--- Data to examine Enclosed Below ---

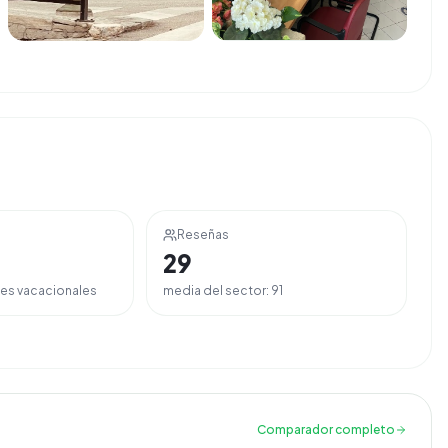
Reseñas
29
es vacacionales
media del sector:
91
Comparador completo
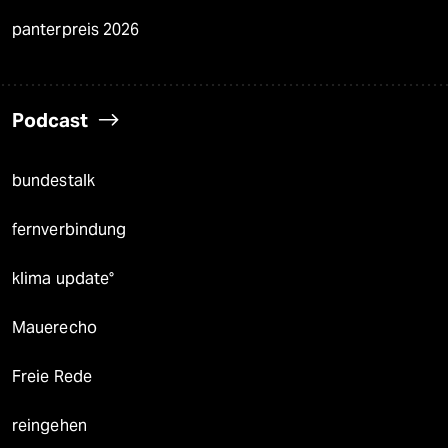
panterpreis 2026
Podcast
bundestalk
fernverbindung
klima update°
Mauerecho
Freie Rede
reingehen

--- End of Enclosed Data to examine ---

**What you need to do:** Transcribe all of the lines above exactly as given. The pictures stay out.

**Solution for this task:**
Reseñas
29
es vacacionales
media del sector:
91
Comparador completo
panterpreis 2026
Podcast
bundestalk
fernverbindung
klima update°
Mauerecho
Freie Rede
reingehen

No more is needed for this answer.